What you need to do:
Go through the data line by line. Copy each one holding the string "Bydgoszcz".

Listed entries:
_ _ _ _ _

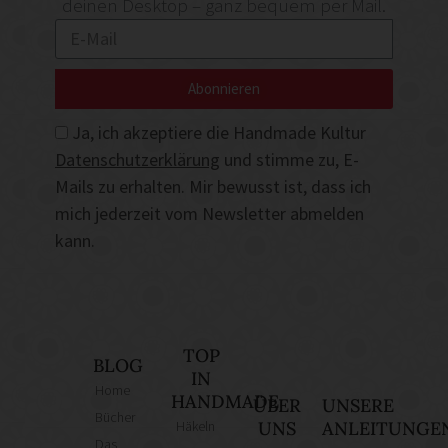
deinen Desktop – ganz bequem per Mail.
Abonnieren
Ja, ich akzeptiere die Handmade Kultur
Datenschutzerklärung
und stimme zu, E-
Mails zu erhalten. Mir bewusst ist, dass ich
mich jederzeit vom Newsletter abmelden
kann.
TOP
BLOG
IN
Home
HANDMADE
ÜBER
UNSERE
Bücher
Häkeln
UNS
ANLEITUNGE
Das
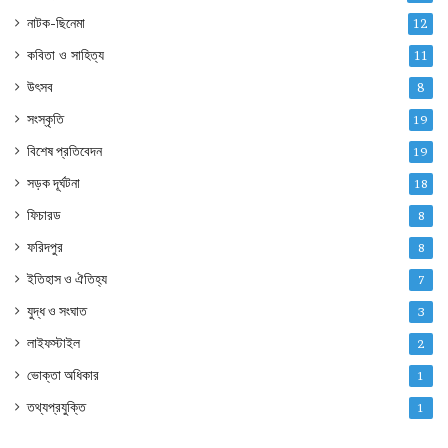
নাটক-ছিনেমা
12
কবিতা ও সাহিত্য
11
উৎসব
8
সংস্কৃতি
19
বিশেষ প্রতিবেদন
19
সড়ক দূর্ঘটনা
18
ফিচারড
8
ফরিদপুর
8
ইতিহাস ও ঐতিহ্য
7
যুদ্ধ ও সংঘাত
3
লাইফস্টাইল
2
ভোক্তা অধিকার
1
তথ্যপ্রযুক্তি
1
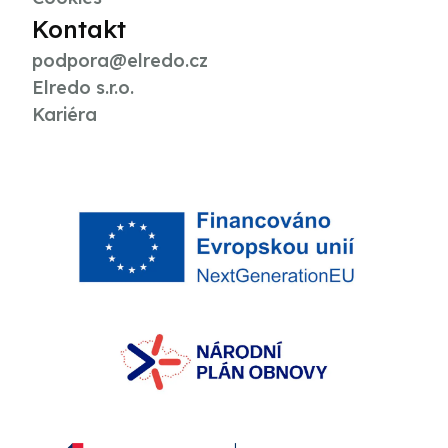
Kontakt
podpora@elredo.cz
Elredo s.r.o.
Kariéra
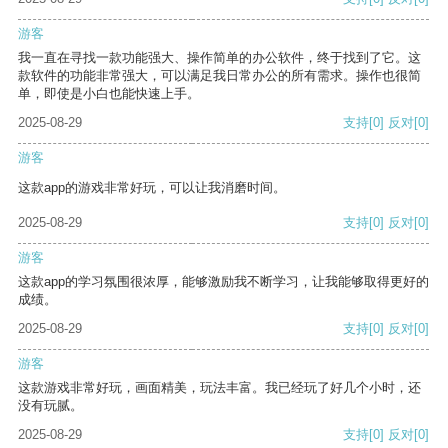
游客
我一直在寻找一款功能强大、操作简单的办公软件，终于找到了它。这
款软件的功能非常强大，可以满足我日常办公的所有需求。操作也很简
单，即使是小白也能快速上手。
2025-08-29
支持
[0]
反对
[0]
游客
这款app的游戏非常好玩，可以让我消磨时间。
2025-08-29
支持
[0]
反对
[0]
游客
这款app的学习氛围很浓厚，能够激励我不断学习，让我能够取得更好的
成绩。
2025-08-29
支持
[0]
反对
[0]
游客
这款游戏非常好玩，画面精美，玩法丰富。我已经玩了好几个小时，还
没有玩腻。
2025-08-29
支持
[0]
反对
[0]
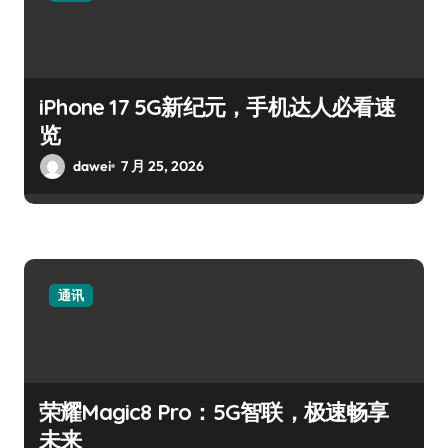
iPhone 17 5G新纪元，手机达人必看速
览
dawei
7 月 25, 2026
通讯
荣耀Magic8 Pro：5G智联，极速畅享
未来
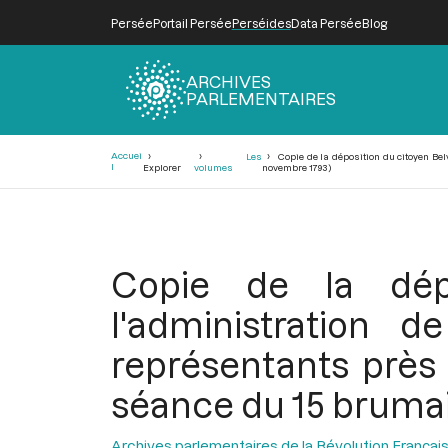
Persée
Portail Persée
Perséides
Data Persée
Blog
ARCHIVES
PARLEMENTAIRES
Fil
Accuei
Les
Copie de la déposition du citoyen Belv
d'Ariane
l
Explorer
volumes
novembre 1793)
Copie de la dépo
l'administration 
représentants près 
séance du 15 brumair
Archives parlementaires de la Révolution Françai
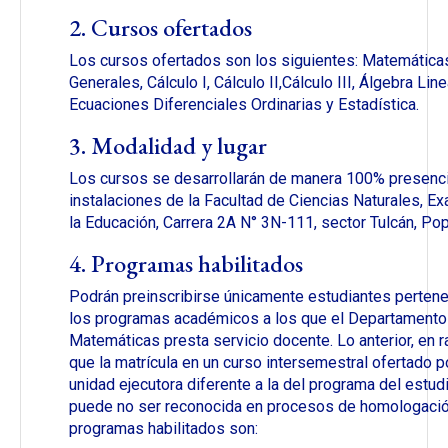
2. Cursos ofertados
Los cursos ofertados son los siguientes: Matemática
Generales, Cálculo I, Cálculo II,Cálculo III, Álgebra Line
Ecuaciones Diferenciales Ordinarias y Estadística.
3. Modalidad y lugar
Los cursos se desarrollarán de manera 100% presenci
instalaciones de la Facultad de Ciencias Naturales, Ex
la Educación, Carrera 2A N° 3N-111, sector Tulcán, Po
4. Programas habilitados
Podrán preinscribirse únicamente estudiantes pertene
los programas académicos a los que el Departamento
Matemáticas presta servicio docente. Lo anterior, en 
que la matrícula en un curso intersemestral ofertado p
unidad ejecutora diferente a la del programa del estud
puede no ser reconocida en procesos de homologació
programas habilitados son:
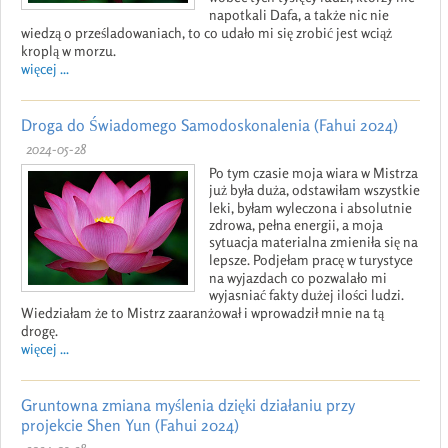
napotkali Dafa, a także nic nie
wiedzą o prześladowaniach, to co udało mi się zrobić jest wciąż
kroplą w morzu.
więcej ...
Droga do Świadomego Samodoskonalenia (Fahui 2024)
2024-05-28
Po tym czasie moja wiara w Mistrza
już była duża, odstawiłam wszystkie
leki, byłam wyleczona i absolutnie
zdrowa, pełna energii, a moja
sytuacja materialna zmieniła się na
lepsze. Podjełam pracę w turystyce
na wyjazdach co pozwalało mi
wyjasniać fakty dużej ilości ludzi.
Wiedziałam że to Mistrz zaaranżował i wprowadził mnie na tą
drogę.
więcej ...
Gruntowna zmiana myślenia dzięki działaniu przy
projekcie Shen Yun (Fahui 2024)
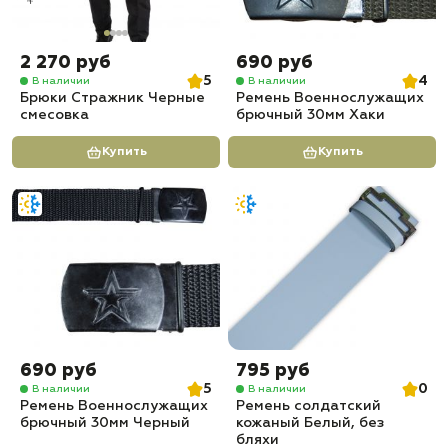
2 270 руб
690 руб
5
4
В наличии
В наличии
Брюки Стражник Черные
Ремень Военнослужащих
смесовка
брючный 30мм Хаки
Купить
Купить
690 руб
795 руб
5
0
В наличии
В наличии
Ремень Военнослужащих
Ремень солдатский
брючный 30мм Черный
кожаный Белый, без
бляхи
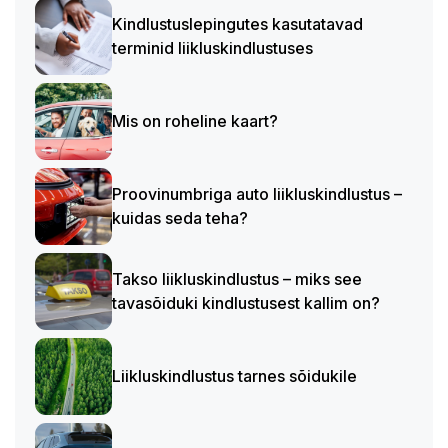
Kindlustuslepingutes kasutatavad
terminid liikluskindlustuses
Mis on roheline kaart?
Proovinumbriga auto liikluskindlustus –
kuidas seda teha?
Takso liikluskindlustus – miks see
tavasõiduki kindlustusest kallim on?
Liikluskindlustus tarnes sõidukile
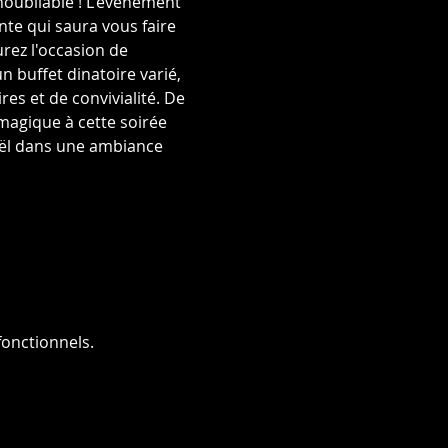
oubliable ! L'événement 
te qui saura vous faire 
rez l'occasion de 
 buffet dinatoire varié, 
es et de convivialité. De 
magique à cette soirée 
oël dans une ambiance 
onctionnels.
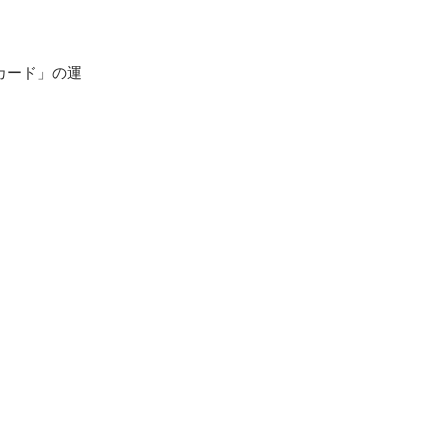
カード」の運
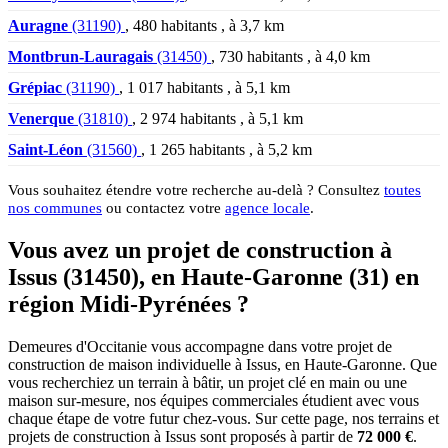
Auragne
(31190)
, 480 habitants , à 3,7 km
Montbrun-Lauragais
(31450)
, 730 habitants , à 4,0 km
Grépiac
(31190)
, 1 017 habitants , à 5,1 km
Venerque
(31810)
, 2 974 habitants , à 5,1 km
Saint-Léon
(31560)
, 1 265 habitants , à 5,2 km
Vous souhaitez étendre votre recherche au-delà ? Consultez
toutes
nos communes
ou contactez votre
agence locale
.
Vous avez un projet de construction à
Issus (31450), en Haute-Garonne (31) en
région Midi-Pyrénées ?
Demeures d'Occitanie vous accompagne dans votre projet de
construction de maison individuelle à Issus, en Haute-Garonne. Que
vous recherchiez un terrain à bâtir, un projet clé en main ou une
maison sur-mesure, nos équipes commerciales étudient avec vous
chaque étape de votre futur chez-vous. Sur cette page, nos terrains et
projets de construction à Issus sont proposés à partir de
72 000 €
.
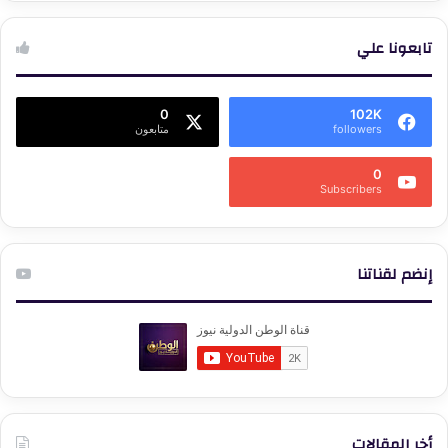
تابعونا علي
0
102K
followers
متابعون
0
Subscribers
إنضم لقناتنا
أخر المقالات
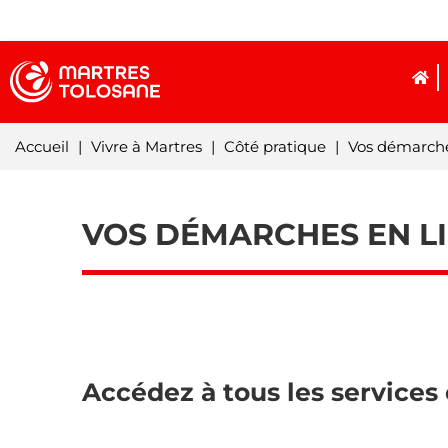
Accueil
|
Vivre à Martres
|
Côté pratique
|
Vos démarche
VOS DÉMARCHES EN LI
Accédez à tous les services 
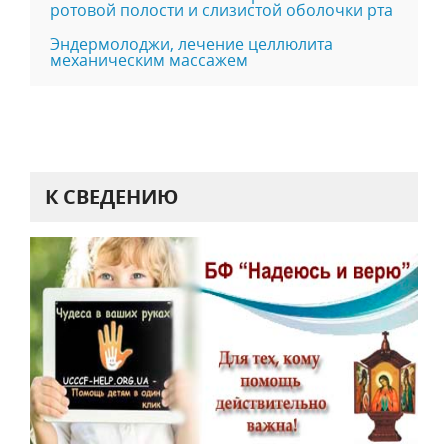
ротовой полости и слизистой оболочки рта
Эндермолоджи, лечение целлюлита
механическим массажем
К СВЕДЕНИЮ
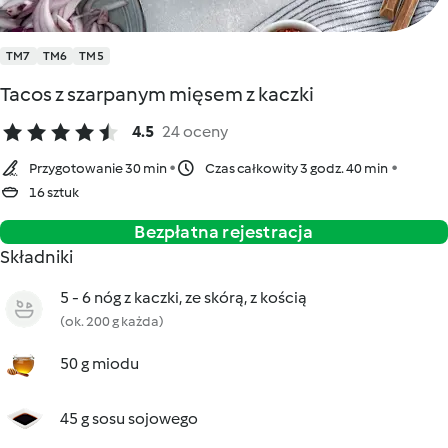
TM7
TM6
TM5
Tacos z szarpanym mięsem z kaczki
4.5
24 oceny
Przygotowanie 30 min
Czas całkowity 3 godz. 40 min
16 sztuk
Bezpłatna rejestracja
Składniki
5 - 6 nóg z kaczki, ze skórą, z kością
(ok. 200 g każda)
50 g miodu
45 g sosu sojowego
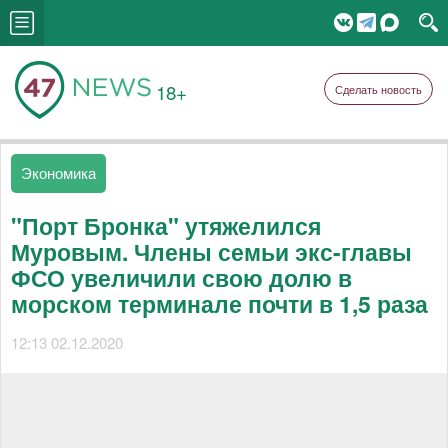
18+
Сделать новость
Экономика
"Порт Бронка" утяжелился
Муровым. Члены семьи экс-главы
ФСО увеличили свою долю в
морском терминале почти в 1,5 раза
12:13 02.12.2020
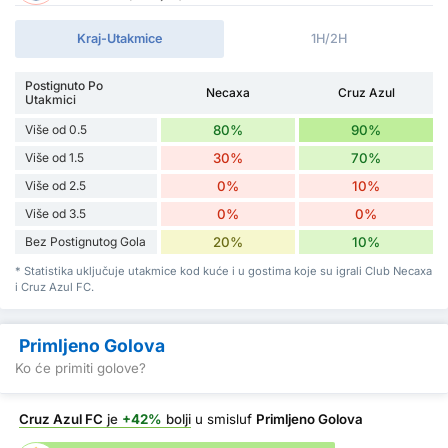
Kraj-Utakmice
1H/2H
Postignuto Po
Necaxa
Cruz Azul
Utakmici
Više od 0.5
80%
90%
Više od 1.5
30%
70%
Više od 2.5
0%
10%
Više od 3.5
0%
0%
Bez Postignutog Gola
20%
10%
* Statistika uključuje utakmice kod kuće i u gostima koje su igrali Club Necaxa
i Cruz Azul FC.
Primljeno Golova
Ko će primiti golove?
Cruz Azul FC
je
+42%
bolji
u smisluf
Primljeno Golova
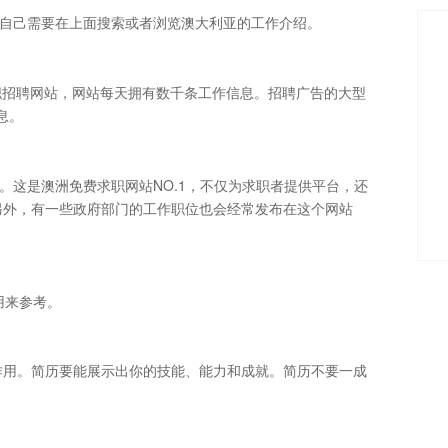
根据自己需要在上面搜索或者浏览澳大利亚的工作介绍。
一个澳大利亚求职招聘网站，网站每天拥有数千条工作信息。招聘广告的大型
息。
的平台。这是澳洲免费求职网站NO.1，不仅为求职者提供平台，还
另外，有一些政府部门的工作职位也会经常发布在这个网站
以用来参考。
作用。简历要能展示出你的技能、能力和成就。简历不要一成
。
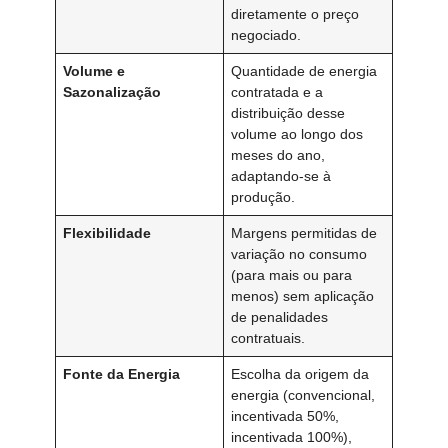
diretamente o preço
negociado.
Volume e
Quantidade de energia
Sazonalização
contratada e a
distribuição desse
volume ao longo dos
meses do ano,
adaptando-se à
produção.
Flexibilidade
Margens permitidas de
variação no consumo
(para mais ou para
menos) sem aplicação
de penalidades
contratuais.
Fonte da Energia
Escolha da origem da
energia (convencional,
incentivada 50%,
incentivada 100%),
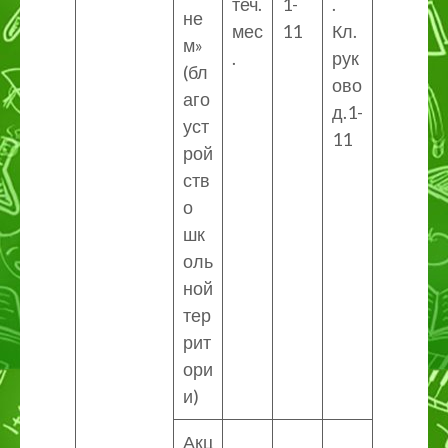
теч.
1-
.
не
мес
11
Кл.
м»
.
рук
(бл
ово
аго
д.1-
уст
11
рой
ств
о
шк
оль
ной
тер
рит
ори
и)
Акц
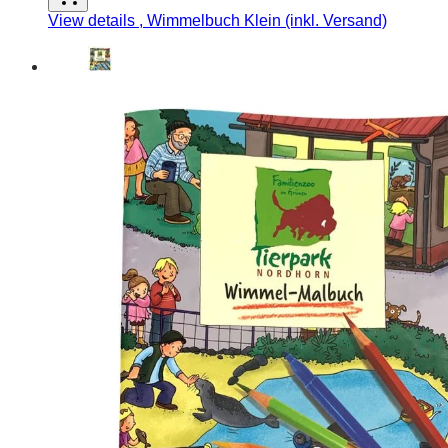
View details
, Wimmelbuch Klein (inkl. Versand)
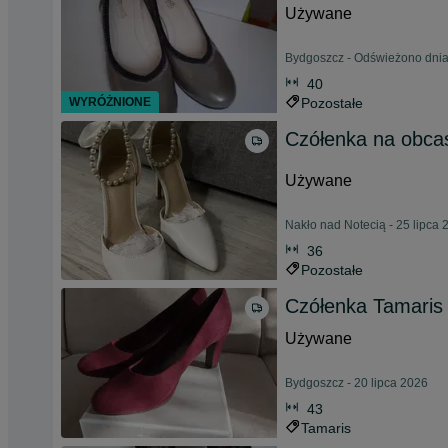
Używane
Bydgoszcz - Odświeżono dnia
40
WYRÓŻNIONE
Pozostałe
Czółenka na obcasi
Używane
Nakło nad Notecią - 25 lipca 
36
Pozostałe
Czółenka Tamaris
Używane
Bydgoszcz - 20 lipca 2026
43
Tamaris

_ _ _ _ _

Solved exercise:
Bydgoszcz - Odświeżono dnia
Bydgoszcz - 20 lipca 2026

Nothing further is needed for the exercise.